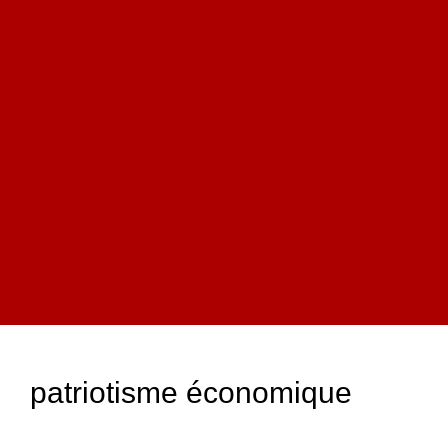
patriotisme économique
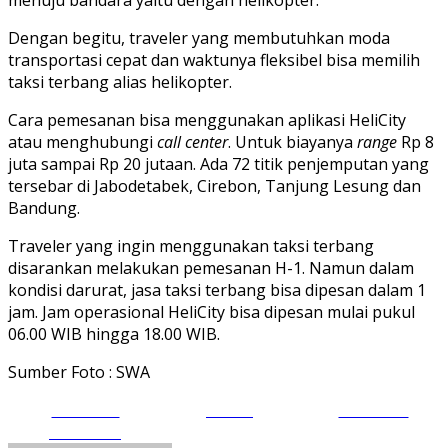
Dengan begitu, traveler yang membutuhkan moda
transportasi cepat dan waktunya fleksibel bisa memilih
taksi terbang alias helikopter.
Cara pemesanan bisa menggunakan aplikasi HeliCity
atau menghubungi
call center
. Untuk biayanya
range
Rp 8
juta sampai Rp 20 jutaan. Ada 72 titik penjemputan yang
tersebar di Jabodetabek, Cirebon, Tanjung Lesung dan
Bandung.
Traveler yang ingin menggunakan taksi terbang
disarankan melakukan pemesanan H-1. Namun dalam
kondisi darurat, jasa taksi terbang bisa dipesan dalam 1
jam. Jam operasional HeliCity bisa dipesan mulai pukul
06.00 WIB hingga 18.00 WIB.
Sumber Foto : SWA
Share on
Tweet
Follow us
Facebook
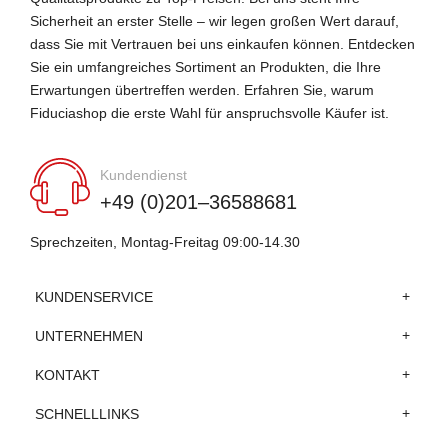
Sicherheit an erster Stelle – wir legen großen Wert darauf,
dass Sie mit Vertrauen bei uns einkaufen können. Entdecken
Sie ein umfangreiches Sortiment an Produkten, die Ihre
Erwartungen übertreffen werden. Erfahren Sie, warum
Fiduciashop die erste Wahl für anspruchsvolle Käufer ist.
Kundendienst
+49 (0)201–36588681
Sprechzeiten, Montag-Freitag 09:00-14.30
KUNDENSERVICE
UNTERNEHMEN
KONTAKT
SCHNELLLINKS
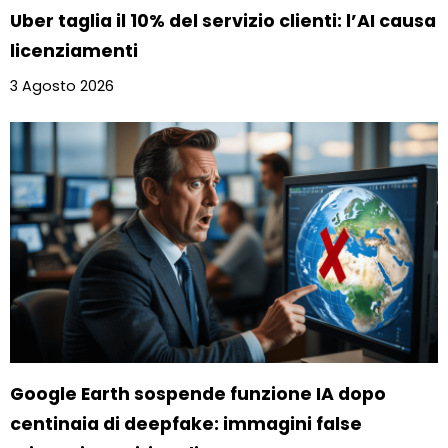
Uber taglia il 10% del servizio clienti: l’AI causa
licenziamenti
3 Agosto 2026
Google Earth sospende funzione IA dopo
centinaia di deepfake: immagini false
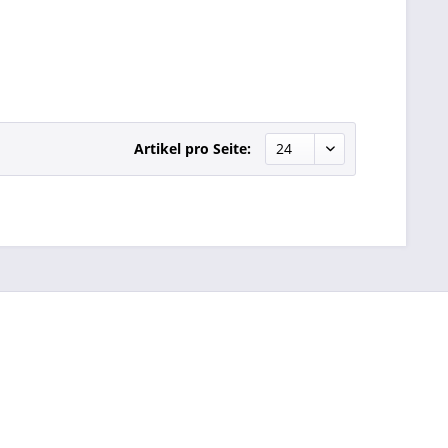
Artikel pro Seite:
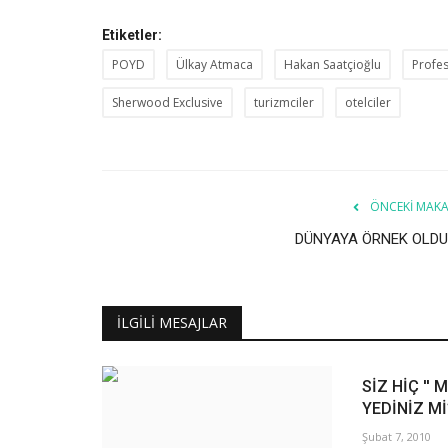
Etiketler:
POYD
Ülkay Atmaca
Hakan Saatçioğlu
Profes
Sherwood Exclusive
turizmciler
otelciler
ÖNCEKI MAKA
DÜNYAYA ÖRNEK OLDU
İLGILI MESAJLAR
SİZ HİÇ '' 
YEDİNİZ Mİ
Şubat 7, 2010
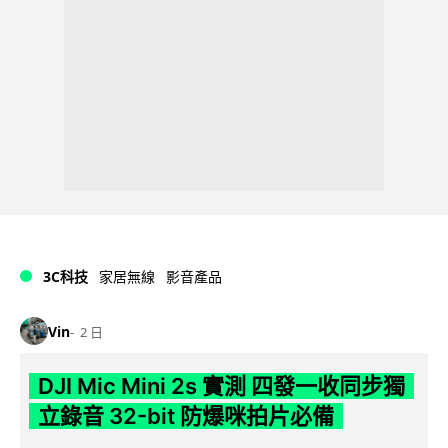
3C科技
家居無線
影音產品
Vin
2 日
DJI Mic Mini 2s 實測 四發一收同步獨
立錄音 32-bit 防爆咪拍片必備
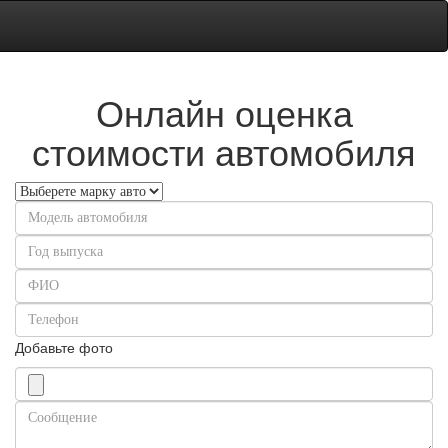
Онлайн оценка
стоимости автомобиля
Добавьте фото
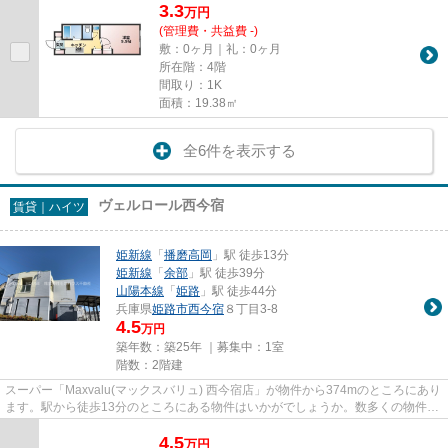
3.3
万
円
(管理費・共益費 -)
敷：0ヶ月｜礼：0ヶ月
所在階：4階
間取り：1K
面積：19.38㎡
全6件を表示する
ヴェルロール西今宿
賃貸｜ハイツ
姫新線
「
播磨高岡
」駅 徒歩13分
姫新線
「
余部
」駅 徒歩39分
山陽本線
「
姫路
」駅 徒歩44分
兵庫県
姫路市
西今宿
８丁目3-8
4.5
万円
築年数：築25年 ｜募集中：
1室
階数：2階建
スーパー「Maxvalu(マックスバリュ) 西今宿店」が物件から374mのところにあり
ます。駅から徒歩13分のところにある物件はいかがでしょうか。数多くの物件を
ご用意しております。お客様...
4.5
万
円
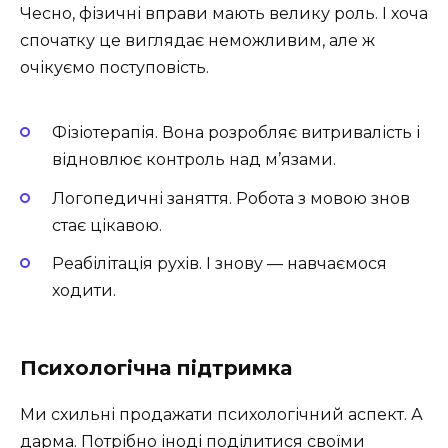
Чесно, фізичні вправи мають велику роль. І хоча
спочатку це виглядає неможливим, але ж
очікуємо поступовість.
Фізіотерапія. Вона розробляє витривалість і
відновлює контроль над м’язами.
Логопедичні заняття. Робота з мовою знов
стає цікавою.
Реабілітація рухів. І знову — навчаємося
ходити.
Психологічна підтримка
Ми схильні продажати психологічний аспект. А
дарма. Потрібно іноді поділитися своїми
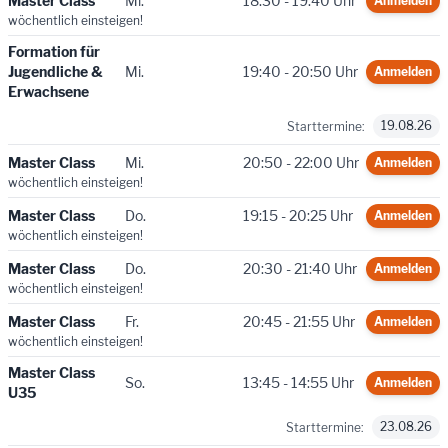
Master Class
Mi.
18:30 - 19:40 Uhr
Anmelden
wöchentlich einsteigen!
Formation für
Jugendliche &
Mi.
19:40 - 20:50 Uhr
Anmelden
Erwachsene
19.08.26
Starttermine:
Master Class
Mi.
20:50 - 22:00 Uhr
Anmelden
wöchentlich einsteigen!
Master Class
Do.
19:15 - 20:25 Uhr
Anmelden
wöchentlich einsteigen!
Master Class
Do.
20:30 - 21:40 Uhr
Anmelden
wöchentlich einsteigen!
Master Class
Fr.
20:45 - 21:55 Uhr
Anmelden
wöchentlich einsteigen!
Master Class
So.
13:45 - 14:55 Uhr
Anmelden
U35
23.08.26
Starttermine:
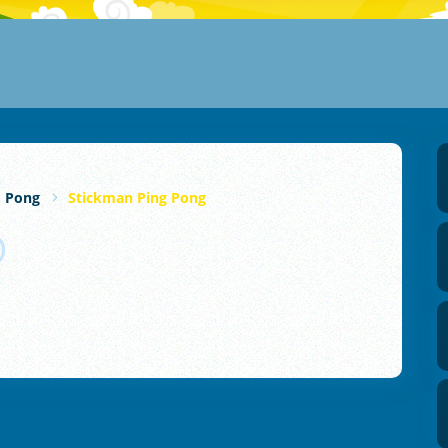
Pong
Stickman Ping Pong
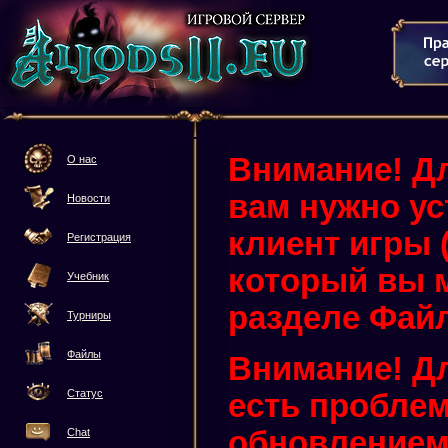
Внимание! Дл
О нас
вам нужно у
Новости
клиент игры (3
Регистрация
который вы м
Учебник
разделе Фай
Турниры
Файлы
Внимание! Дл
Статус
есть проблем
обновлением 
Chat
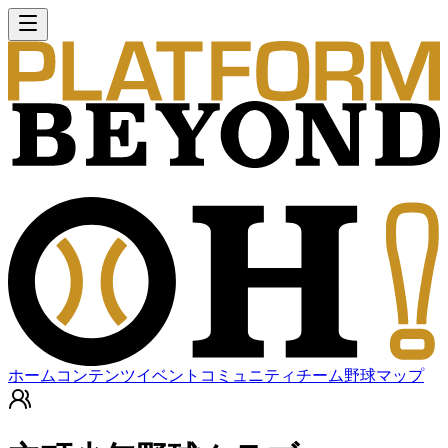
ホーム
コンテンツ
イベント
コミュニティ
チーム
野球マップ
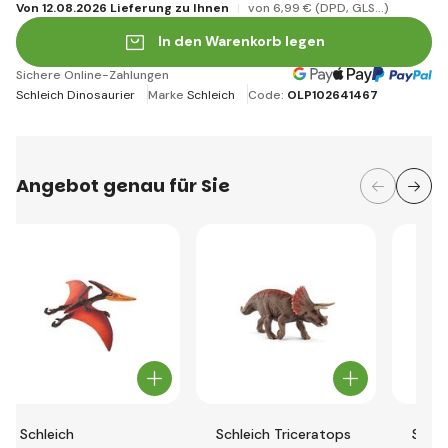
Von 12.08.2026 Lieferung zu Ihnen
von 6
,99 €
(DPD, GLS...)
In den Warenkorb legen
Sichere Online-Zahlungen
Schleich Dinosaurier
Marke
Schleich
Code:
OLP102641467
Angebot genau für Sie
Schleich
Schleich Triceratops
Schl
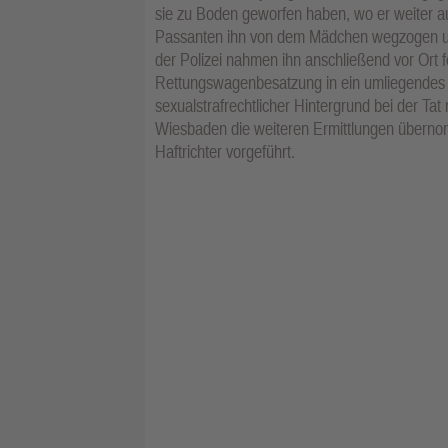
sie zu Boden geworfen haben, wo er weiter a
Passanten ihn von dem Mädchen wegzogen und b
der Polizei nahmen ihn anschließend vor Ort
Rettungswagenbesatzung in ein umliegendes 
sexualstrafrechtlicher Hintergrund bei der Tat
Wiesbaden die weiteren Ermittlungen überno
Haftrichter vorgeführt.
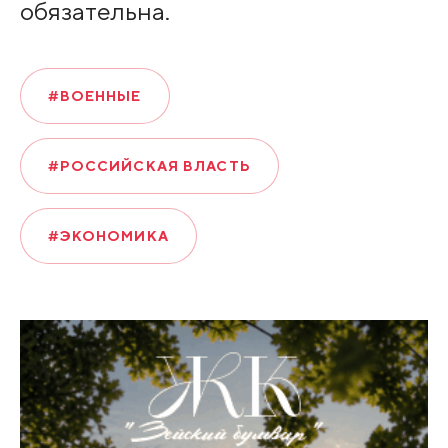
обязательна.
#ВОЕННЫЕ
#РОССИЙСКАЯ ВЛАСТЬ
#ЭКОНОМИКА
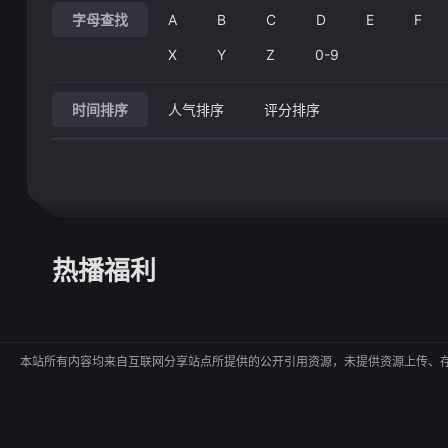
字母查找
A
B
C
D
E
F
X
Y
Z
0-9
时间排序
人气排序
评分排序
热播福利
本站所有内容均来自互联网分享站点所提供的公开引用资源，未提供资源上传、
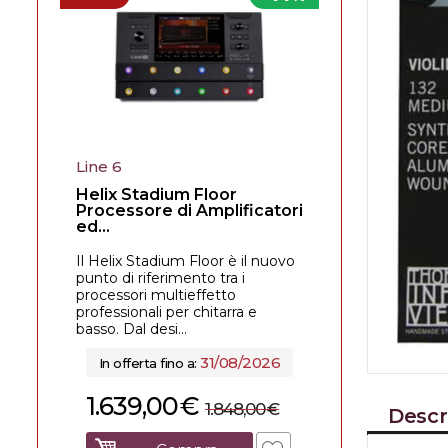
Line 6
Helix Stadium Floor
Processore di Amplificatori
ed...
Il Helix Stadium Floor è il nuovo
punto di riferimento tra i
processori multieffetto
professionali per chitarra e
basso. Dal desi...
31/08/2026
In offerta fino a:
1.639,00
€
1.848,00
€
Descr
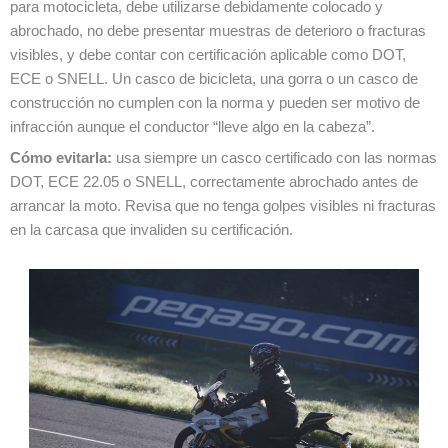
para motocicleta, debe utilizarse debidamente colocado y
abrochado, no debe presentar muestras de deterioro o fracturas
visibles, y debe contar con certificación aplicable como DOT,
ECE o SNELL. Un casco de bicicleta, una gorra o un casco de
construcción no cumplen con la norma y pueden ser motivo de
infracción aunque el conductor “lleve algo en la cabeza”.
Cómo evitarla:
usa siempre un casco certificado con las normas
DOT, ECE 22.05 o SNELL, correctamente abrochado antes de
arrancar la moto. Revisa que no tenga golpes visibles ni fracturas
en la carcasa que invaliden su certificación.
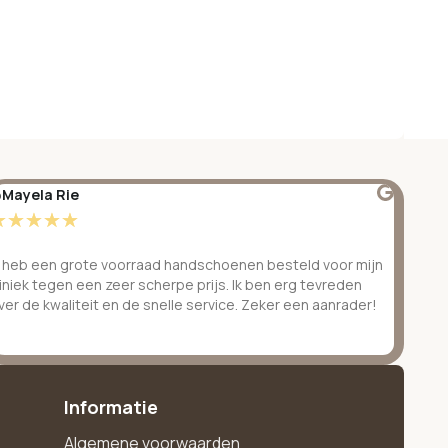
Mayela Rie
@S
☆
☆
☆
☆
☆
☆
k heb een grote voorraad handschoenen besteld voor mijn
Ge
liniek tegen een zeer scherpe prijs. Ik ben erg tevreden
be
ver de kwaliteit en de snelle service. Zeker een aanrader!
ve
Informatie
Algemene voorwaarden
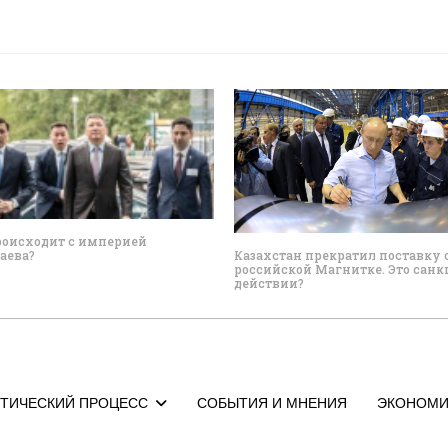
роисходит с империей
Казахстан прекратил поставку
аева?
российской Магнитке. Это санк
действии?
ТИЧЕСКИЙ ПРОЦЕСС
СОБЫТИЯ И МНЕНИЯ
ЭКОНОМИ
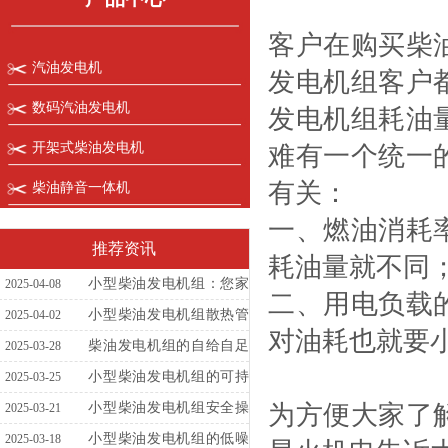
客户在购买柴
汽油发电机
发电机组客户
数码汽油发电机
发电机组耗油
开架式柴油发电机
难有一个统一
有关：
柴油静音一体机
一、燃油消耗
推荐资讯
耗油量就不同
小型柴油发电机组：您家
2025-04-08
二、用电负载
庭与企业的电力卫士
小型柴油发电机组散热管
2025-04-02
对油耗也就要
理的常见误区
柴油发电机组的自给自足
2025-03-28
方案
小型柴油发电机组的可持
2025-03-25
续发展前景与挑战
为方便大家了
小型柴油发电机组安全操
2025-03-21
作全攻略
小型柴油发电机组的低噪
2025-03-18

*****

| Exercise details |
For the word "abrochado", find all matching lines in the entries above and copy them out.

| Reply to the task |
abrochado, no debe presentar muestras de deterioro o fracturas
DOT, ECE 22.05 o SNELL, correctamente abrochado antes de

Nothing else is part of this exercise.